Employee development within the company takes time, effort and energy. Of course, we have junior-level developers, but not as many as in larger IT-companies. We run courses from time to time and take in interns. We are in close collaboration with IT-schools.
Diversification and how it saves you in times of crisis
All the clever textbooks and manuals teach us that specialization “rules”. This statement is true until, for instance, your entire target industry or the economy of your whole target region comes crashing down. Then it gets very hard and complicated, and no one is safe from this to happen. Diversification can keep your company risks to a minimum in such cases.
Case # 1: diversification by region. From 2011 to 2014 we were heavily bound to the CIS market concerning our product. The economy of this region expanded rapidly. Our platform was in great demand amongst the local tour operators, most of the competitors were no match for us technologically. One could say we really felt “at home” at the offices of many large and renowned travel companies.
We were on the brink of shifting our entire activities to this region. But as soon as we started thinking about it, the crisis ruined everything. The oil prices plummeted, the demand for traditional pre-packaged tours decreased several times over and the local tour operators went bankrupt one after another.
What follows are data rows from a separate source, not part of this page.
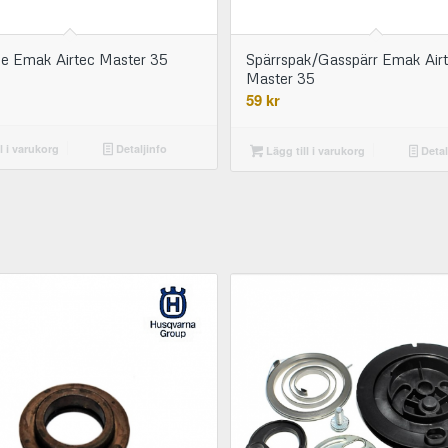
e Emak Airtec Master 35
Spärrspak/Gasspärr Emak Air
Master 35
59
kr
l i varukorg
Detaljinfo
Lägg till i varukorg
Detal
We had no choice but to leave this market and move the focus of our sales & marketing department to the western countries, constantly trying new pricing and promotion models and approaches. Now we are proud to say that our platform works for customers in over 35 countries worldwide.
Case # 2: diversification by business areas. Although the main share of our development projects were in the travel domain, we from time to time acquired projects in other industries — banking, finance, e-government, social networks and others. We didn’t invest anything in promotion there. Most of the projects we got were by reference. If we found an interesting request, we took it. As time went on, we accumulated a number of projects of this kind. This led us to separate our 3rd branch of business – general outsourcing.
In times of COVID-19 people almost stopped traveling. The entire travel industry collapsed worldwide. The fact that we didn’t shrink in size several times over is largely thanks to our general outsourcing activity. I’d say that our specialization played a cruel trick on us, whereas diversification happened to be our saving straw.
At the same time we see huge delayed demand for travel services. We reasonably expect a surge of interest in our travel software development services as soon as all travel restrictions get canceled.